This is a response to Vol 5 Holly 4 ("Those Pesky Things!")...
My goodness, I'm sorry I brought the whole subject up in the first place. What interested me about the article in Science News was the link between hormones and intellectual function. The same hormones that affect women (and men!) in their daily lives have a profound and little-understood effect in the womb.
Anyway, as per Robert's whimsical comments I should reiterate that the authors of this study, both women, stated that it was not at all feasible to assign office tasks on the basis of monthly cycles. They pointed out that these are statistical truths and that every woman is different, and that men have hormonal cycles too.
Although I cannot claim any personal experience in these matters, I have known women on both ends of the scale and what Holly says is true.
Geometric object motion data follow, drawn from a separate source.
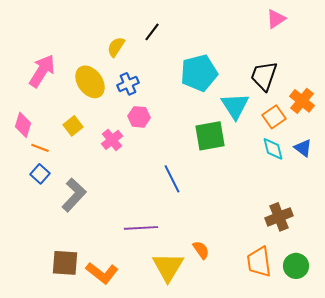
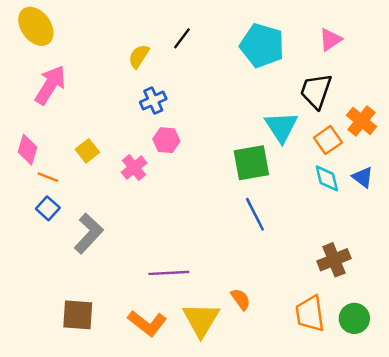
pink triangle: (276, 19) -> (330, 40), moved
cyan pentagon: (199, 73) -> (262, 45), moved, turned 30
yellow ellipse: (90, 82) -> (36, 26), moved
blue line: (172, 179) -> (255, 214), moved
orange L-shape: (102, 273) -> (147, 323), moved

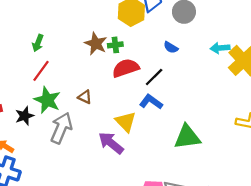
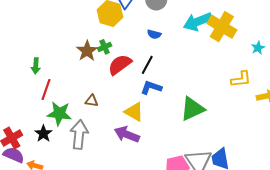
brown star: (96, 44) -> (87, 51), turned 30
cyan arrow: (220, 48) -> (198, 22), size x1.6

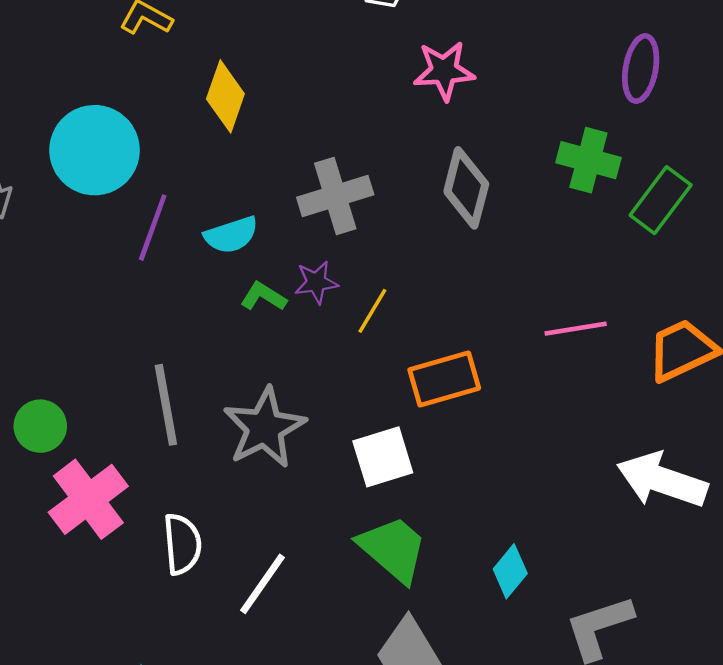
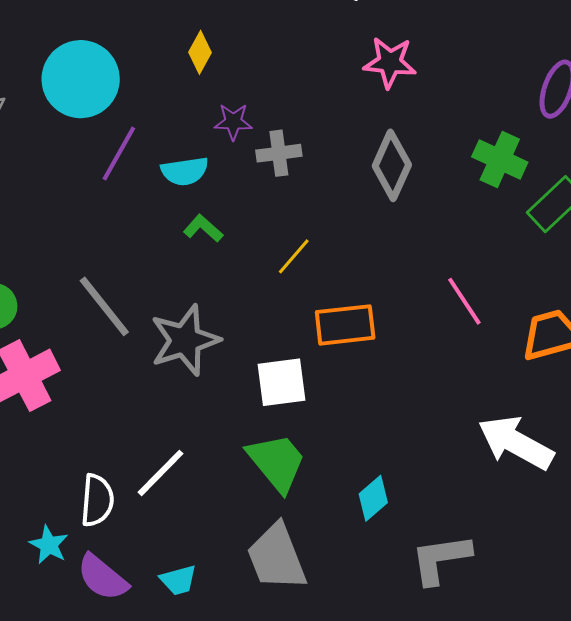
yellow diamond: (225, 96) -> (200, 52), size x0.7
gray cross: (335, 196) -> (279, 153), size x0.7
purple star: (316, 282) -> (233, 122), moved
pink line: (576, 329) -> (464, 301), turned 56
gray line: (166, 405) -> (104, 306), turned -38
white semicircle: (182, 544) -> (97, 500), moved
Some hardly notice the effects, but for others: YOW! The effects can be dramatic and even rather serious.
And now for another tidbit from the pages of Science News. Scientists have discovered some catepillar-like critter that ends up looking exactly like the stuff it eats. If it eats a certain flower called catkin, it ends up looking so much like catkin that it's virtually impossible to distinguish it from the real thing (in fact the biologist who discovered it almost fell out of a tree when he saw a piece of catkin moving!). And if the little bugger eats twigs it ends up looking like a twig! (Those are the only two shapes in its repertoire).
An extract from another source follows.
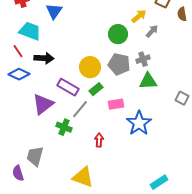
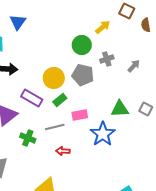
gray arrow: (152, 31) -> (134, 66), moved
gray cross: (143, 59) -> (107, 59), moved
green triangle: (148, 81) -> (120, 109), moved
gray line: (80, 109) -> (55, 127), moved, turned 36
red arrow: (99, 140) -> (63, 151), turned -88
This bizarre miracle is controlled by plant chemicals called tannins. What fascinates me about both the hormones and the catepillars is the powerful effects that subtle differences in chemistry produce in growing things. A little too much substance X in the soup and your tiger sprouts polka dots! And as a programmer I see that behavior is just another kind of shape. If a little tannin can turn a catkin into a twig, who knows what a little estrogen will do?